GR: Le rôle de l’espionnage n’est-il pas survalorisé ?
Dans l’imaginaire des romans, des films et des séries, si. Je le répète : l’espion qui gagne les guerres à lui tout seul est un mythe. En revanche, beaucoup d’historiens s’entêtent à nier que le renseignement, qu’ils ne peuvent pas bien connaître, ait un quelconque poids sur les événements. Tant mieux pour moi, si j’ose dire, car cela me laisse le champ libre pour démontrer son rôle dans l’Histoire. Moins omniprésent que ce que croient certains complotistes dans leurs délires, mais tout de même important. Un exemple : si Staline avait écouté ses services secrets, qui l’avaient prévenu de l’attaque nazie en préparation contre l’URSS en juin 1941, au lieu de se fier à son intuition, l’Histoire aurait pris une tout autre tournure.
GR: D’autant que vous révélez dans votre livre qu’il a été alerté par 80 sources différentes !
Oui. De même, si les services de décryptage américains et leurs commanditaires politiques et militaires avaient pu anticiper l’assaut japonais sur Pearl Harbor en décembre 1941…
GR: Vous parlez de commanditaires politiques et militaires. Pourquoi les Israéliens se sont-ils laissés surprendre le 7 octobre de l’année dernière ?
Pour les mêmes raisons qu’en 1973, ils avaient déjà été pris de court par le déclenchement de l’offensive syro-égyptienne du Kippour. À l’époque, ils se concentraient sur la traque des auteurs du massacre des JO de Munich et, après leur victoire éclair lors de la guerre des Six-Jours en 1967, ils sous-estimaient le niveau d’organisation de leurs adversaires, qu’ils considéraient à tort comme des « ploucs » — passez-moi l’expression. Le complexe de supériorité qui, dans le renseignement comme ailleurs, peut mener aux pires erreurs. Concernant le 7 octobre, il faut y ajouter la certitude fallacieuse que quinze ans de politique du gouvernement israélien avaient littéralement anesthésié les Arabes. Une certitude contradictoire avec les renseignements montrant comment le Hamas avait construit un complexe souterrain très élaboré. D’accord, il est plus difficile de repérer des tunnels avec des satellites, des avions ou des drones — la suite laborieuse des opérations le prouve.

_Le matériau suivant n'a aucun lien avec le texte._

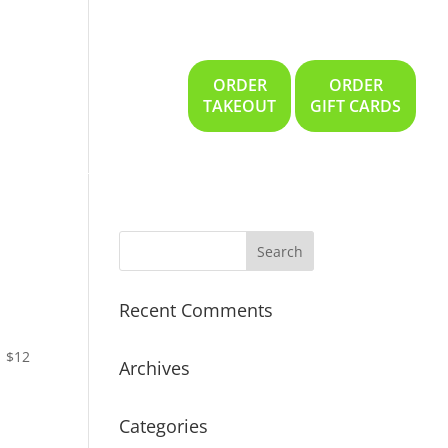
ORDER
ORDER
Gallery
Location
TAKEOUT
GIFT CARDS
Recent Comments
$12
Archives
Categories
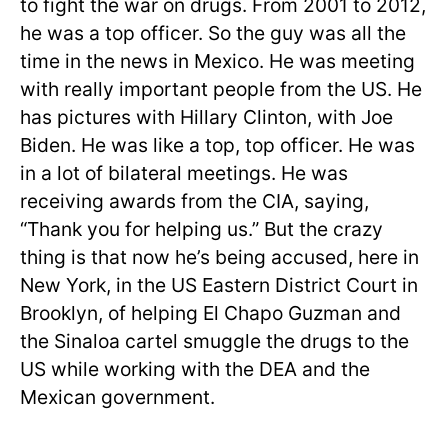
to fight the war on drugs. From 2001 to 2012,
he was a top officer. So the guy was all the
time in the news in Mexico. He was meeting
with really important people from the US. He
has pictures with Hillary Clinton, with Joe
Biden. He was like a top, top officer. He was
in a lot of bilateral meetings. He was
receiving awards from the CIA, saying,
“Thank you for helping us.” But the crazy
thing is that now he’s being accused, here in
New York, in the US Eastern District Court in
Brooklyn, of helping El Chapo Guzman and
the Sinaloa cartel smuggle the drugs to the
US while working with the DEA and the
Mexican government.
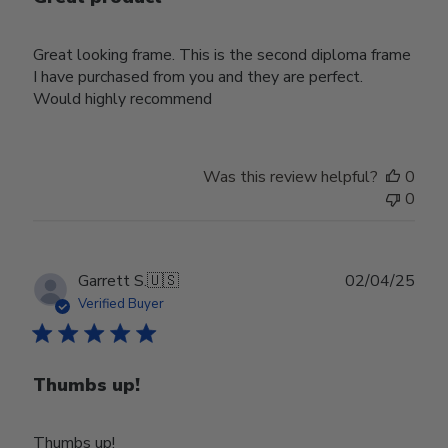
Great looking frame. This is the second diploma frame
I have purchased from you and they are perfect.
Would highly recommend
Was this review helpful?
0
0
Publ
Garrett S.
🇺🇸
02/04/25
date
Verified Buyer
Thumbs up!
Thumbs up!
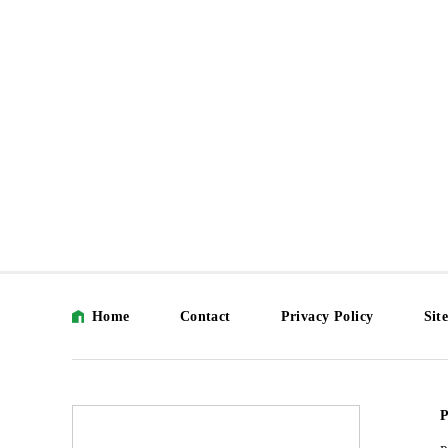
Home
Contact
Privacy Policy
Sit
P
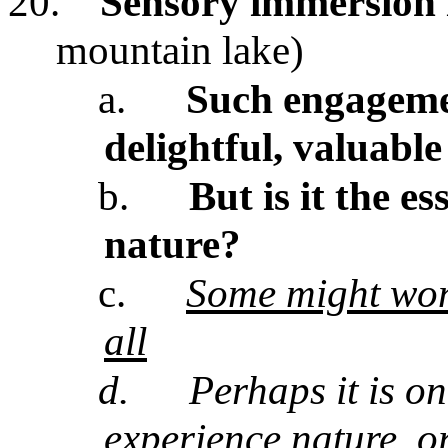
20.
Sensory immersion 
mountain lake)
a.
Such engagemen
delightful, valuable
b.
But is it the e
nature?
c.
Some might wond
all
d.
Perhaps it is on
experience nature, or 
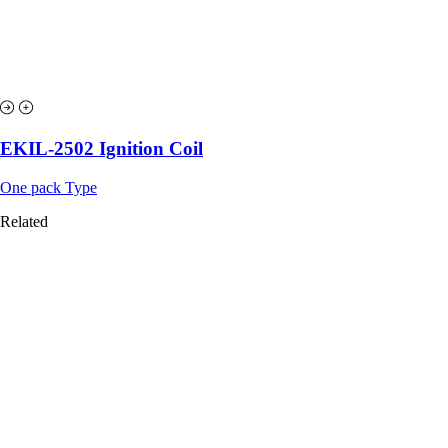
EKIL-2502 Ignition Coil
One pack Type
Related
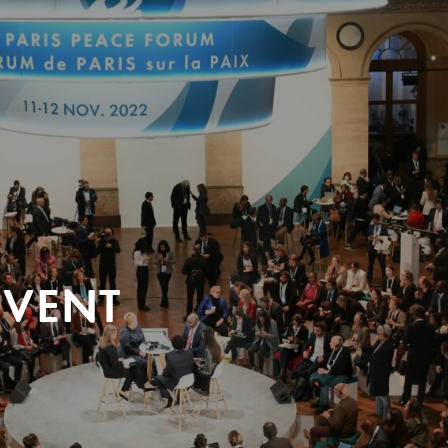
EVENT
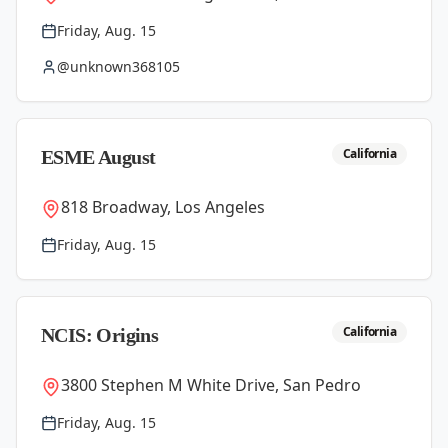
Friday, Aug. 15
@unknown368105
California
ESME August
818 Broadway, Los Angeles
Friday, Aug. 15
California
NCIS: Origins
3800 Stephen M White Drive, San Pedro
Friday, Aug. 15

On savait néanmoins, mais sans véritable volonté politique de savoir.
C’est un problème aussi ancien que l’espionnage : qui a écouté le Service de renseignement français en 1940, lorsqu’il évoquait l’hypothèse d’une percée allemande à travers les Ardennes? Quant aux intentions précises du Hamas — assaut d’une extrême brutalité de nouveau au moment du Kippour et prise massive d’otages —, il aurait sans doute fallu davantage d’agents israéliens infiltrés, donc plus de renseignement humain, pour les anticiper.
GR: Les récents piégeages des bippers ou des talkies-walkies du Hezbollah révèlent quand même une opération israélienne de grande envergure qui allie solutions technologiques et, probablement cette fois, infiltration humaine…
C’est apparemment un succès technologique. Mais au-delà du bilan humain, est-ce aussi un succès politique et stratégique ? Seul l’avenir le dira. La réussite tactique d’une opération de services secrets ne garantit jamais la réussite stratégique, jamais à elle seule du moins. Quant aux modalités de ces piégeages, telles qu’elles ont filtré dans les médias — américains en particulier —, elles peuvent être exactes, mais elles peuvent aussi être biaisées, de manière à protéger le secret d’un modus operandi tout différent qui pourrait être utilisé dans un autre contexte, voire sur un autre front. Soyez certains que les services secrets de tous les pays du monde essaient à présent d’en savoir plus.
GR: Les services russes sont-ils aujourd’hui à la hauteur de ceux légendaires d’autrefois, comme le KGB ?
Jusqu’à la fin de l’ère stalinienne, la motivation des « collaborateurs secrets » des services soviétiques était très largement idéologique. Des gens — pardon de renvoyer encore une fois à mes espions de Cambridge — pouvaient trahir leur pays parce qu’ils croyaient à « l’avenir radieux » du communisme. À partir de l’ère khrouchtchévienne, cette motivation a décliné. En parallèle, la communauté soviétique du renseignement accentuait une stratégie indirecte d’attaque des pays « capitalistes » par la désinformation. La Russie actuelle de Poutine amplifie ces techniques, en y introduisant des facteurs d’accélération tels que les réseaux sociaux ou le recours à l’intelligence artificielle. Rien ne se perd tout à fait, donc.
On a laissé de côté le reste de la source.